[Task material Boundary: Start]

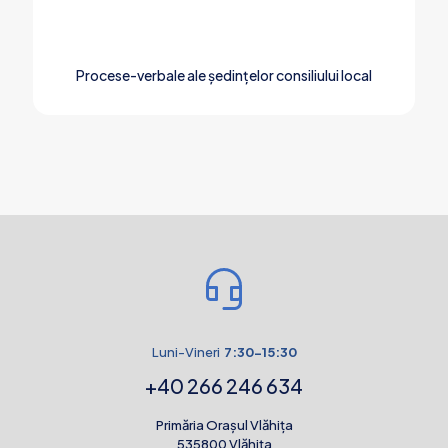
Procese-verbale ale ședințelor consiliului local
Luni-Vineri
7:30-15:30
+40 266 246 634
Primăria Orașul Vlăhița
535800 Vlăhița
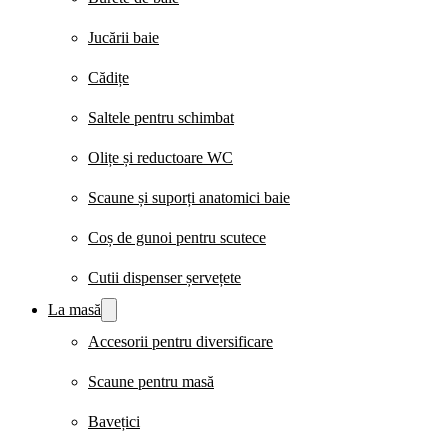
Jucării baie
Cădițe
Saltele pentru schimbat
Olițe și reductoare WC
Scaune și suporți anatomici baie
Coș de gunoi pentru scutece
Cutii dispenser șervețete
La masă
Accesorii pentru diversificare
Scaune pentru masă
Bavețici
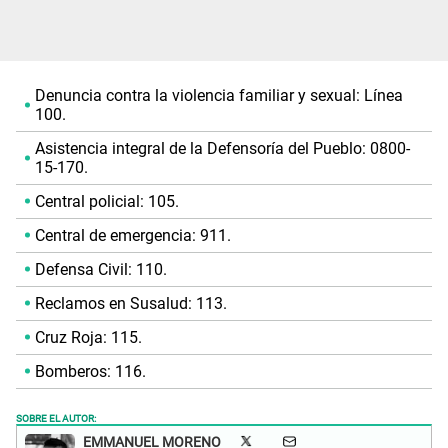
Denuncia contra la violencia familiar y sexual: Línea
100.
Asistencia integral de la Defensoría del Pueblo: 0800-
15-170.
Central policial: 105.
Central de emergencia: 911.
Defensa Civil: 110.
Reclamos en Susalud: 113.
Cruz Roja: 115.
Bomberos: 116.
SOBRE EL AUTOR:
EMMANUEL MORENO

[Task material Boundary: End]

About this exercise: Everything from the line holding "Jucării baie" to the close of the records should be written out exactly, both ends included, with pictures omitted.

Response:
Jucării baie
Cădițe
Saltele pentru schimbat
Olițe și reductoare WC
Scaune și suporți anatomici baie
Coș de gunoi pentru scutece
Cutii dispenser șervețete
La masă
Accesorii pentru diversificare
Scaune pentru masă
Bavețici
Denuncia contra la violencia familiar y sexual: Línea
100.
Asistencia integral de la Defensoría del Pueblo: 0800-
15-170.
Central policial: 105.
Central de emergencia: 911.
Defensa Civil: 110.
Reclamos en Susalud: 113.
Cruz Roja: 115.
Bomberos: 116.
SOBRE EL AUTOR:
EMMANUEL MORENO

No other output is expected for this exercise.